:: EXERCISE PROMPT ::
Lines to restate from the data below: from the one containing "Brady 緑 ロックアウト, 1穴, ポリプロピレン 9.53 mm" to the one containing "LIEBHERR leva para a M&T", both included. Give them again exactly, and only them.

(Records excerpted from a collection)
# # #

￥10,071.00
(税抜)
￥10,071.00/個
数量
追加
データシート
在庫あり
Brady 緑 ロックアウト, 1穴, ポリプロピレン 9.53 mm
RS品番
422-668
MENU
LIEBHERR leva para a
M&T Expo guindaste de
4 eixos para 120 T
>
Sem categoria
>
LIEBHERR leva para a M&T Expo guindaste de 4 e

# # #

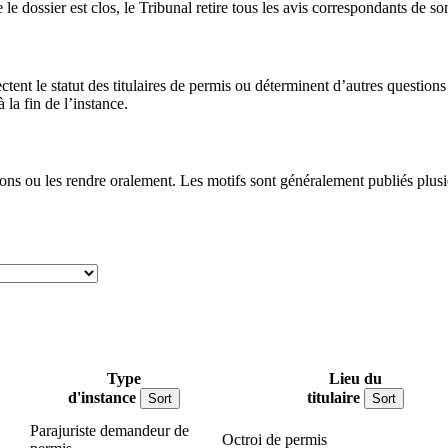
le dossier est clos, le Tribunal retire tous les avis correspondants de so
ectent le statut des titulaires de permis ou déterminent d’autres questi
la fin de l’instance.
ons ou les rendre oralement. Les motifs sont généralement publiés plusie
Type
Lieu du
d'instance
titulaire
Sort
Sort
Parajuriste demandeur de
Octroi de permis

# # #

:: TASK RESPONSE ::
Brady 緑 ロックアウト, 1穴, ポリプロピレン 9.53 mm
RS品番
422-668
MENU
LIEBHERR leva para a
M&T Expo guindaste de
4 eixos para 120 T
>
Sem categoria
>
LIEBHERR leva para a M&T Expo guindaste de 4 e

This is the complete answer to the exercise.